The wound healing market is divided into acute and chronic, with the later accounting for most of the expenses due to the complexity and length of treatment.

Chronic Wounds

Chronic wounds are wounds that have not appropriately closed after four weeks of treatment with traditional treatment such as dressings. Chronic wounds include:

  • VLUs: wounds that occur in the leg veins when blood does not circulate properly to the heart.
  • DFUs: open sores or wounds that occur in patients with diabetes and are commonly located on the bottom of the foot.
  • Pressure Ulcers: localized injuries to the skin and/or underlying tissues as a result of pressure or pressure in combination with shear.
  • Surgical Wounds: acute wounds caused by surgical incisions that become chronic wounds if they do not heal properly.

Acute Wounds

An acute wound is an injury that causes a rapid break in the skin and sometimes the underlying tissue. Acute wounds can be traumatic wounds, such as abrasions, lacerations, penetrating injuries and burns, or surgical wounds from surgical incisions.
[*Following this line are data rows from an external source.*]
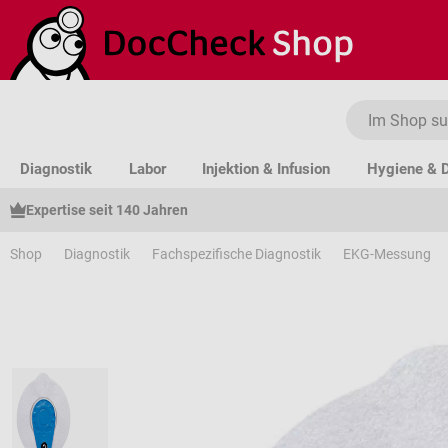
um Hauptinhalt springen
Zur Suche springen
Zur Hauptnavigation springen
Diagnostik
Labor
Injektion & Infusion
Hygiene & D
Expertise seit 140 Jahren
Shop
Diagnostik
Fachspezifische Diagnostik
EKG-Messung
“Acute wounds can become chronic wounds due to poor underlying health status or poor treatment. Acute wounds are a common health problem, with 11 million people affected1 and approximately 300,000 people hospitalized yearly in the United States.2 Typically, acute wound healing is a well-organized process leading to predictable tissue repair where platelets, keratinocytes, immune surveillance cells, microvascular cells, and fibroblasts play key roles in the restoration of tissue integrity.3,4 The wound repair process can be divided into 4 temporarily and spatially overlapping phases: coagulation, inflammation, formation of granulation tissue (proliferative phase), and remodeling or scar formation phase.”
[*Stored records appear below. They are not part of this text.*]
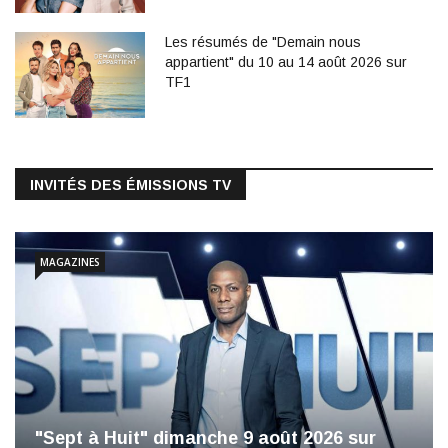
Les résumés de "Demain nous
appartient" du 10 au 14 août 2026 sur
TF1
INVITÉS DES ÉMISSIONS TV
MAGAZINES
"Sept à Huit" dimanche 9 août 2026 sur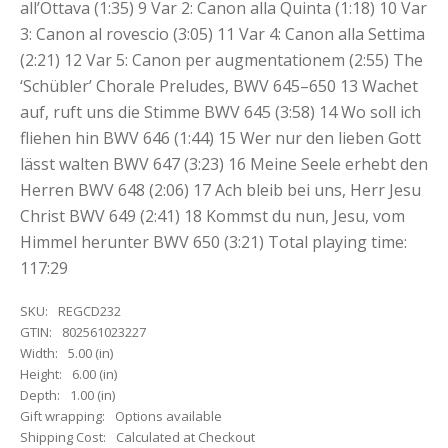
all’Ottava (1:35) 9 Var 2: Canon alla Quinta (1:18) 10 Var
3: Canon al rovescio (3:05) 11 Var 4: Canon alla Settima
(2:21) 12 Var 5: Canon per augmentationem (2:55) The
‘Schübler’ Chorale Preludes, BWV 645–650 13 Wachet
auf, ruft uns die Stimme BWV 645 (3:58) 14 Wo soll ich
fliehen hin BWV 646 (1:44) 15 Wer nur den lieben Gott
lässt walten BWV 647 (3:23) 16 Meine Seele erhebt den
Herren BWV 648 (2:06) 17 Ach bleib bei uns, Herr Jesu
Christ BWV 649 (2:41) 18 Kommst du nun, Jesu, vom
Himmel herunter BWV 650 (3:21) Total playing time:
117:29
SKU:
REGCD232
GTIN:
802561023227
Width:
5.00 (in)
Height:
6.00 (in)
Depth:
1.00 (in)
Gift wrapping:
Options available
Shipping Cost:
Calculated at Checkout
“Normal wound healing processes can be divided into 4 overlapping phases: coagulation (not shown), inflammatory phase (A), proliferative phase/granulation tissue formation (B), and remodeling phase (C). During coagulation and inflammatory phases (A) of the healing, blood-borne cells—neutrophils, macrophages, as well as platelets—play critical roles. These cells provide growth factors and provisional matrices that are necessary for recruitment of epidermal and dermal cells into the wound bed. The proliferative phase (B) starts at approximately 3 days after injury and is characterized by increased levels of keratinocyte and fibroblast proliferation, migration, and ECM synthesis in response to autocrine, paracrine, and juxtacrine growth factors. Angiogenesis/neovascularization also occurs during this phase. Because of the presence of blood vessels, the tissue has a granular appearance (granulation tissue). Finally, at approximately 1 to 2 weeks after injury, differentiated fibroblastic cells (myofibroblasts) that present within the granulation tissue begin to remodel extracellular matrix (C). Extracellular matrix remodeling followed by apoptosis of resident cells leads to the formation of an acellular scar.”
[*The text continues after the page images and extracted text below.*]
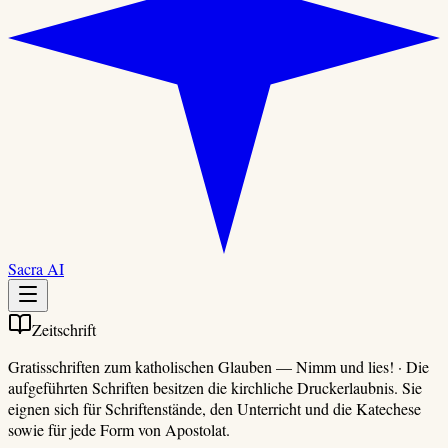
Sacra AI
Zeitschrift
Gratisschriften zum katholischen Glauben
—
Nimm und lies!
·
Die
aufgeführten Schriften besitzen die kirchliche Druckerlaubnis. Sie
eignen sich für Schriftenstände, den Unterricht und die Katechese
sowie für jede Form von Apostolat.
Acute and Impaired Wound Healing: Pathophysiology and Current Methods for Drug Delivery, Part 1: Normal and Chronic Wounds: Biology, Causes, and Approaches to Care
Tatiana N. Demidova-Rice, PhD, Michael R. Hamblin, PhD, and Ira M. Herman, PhD

Adv Skin Wound Care. Author manuscript; available in PMC 2013 Jul 1.
Published in final edited form as: Adv Skin Wound Care. 2012 Jul; 25(7): 304–314.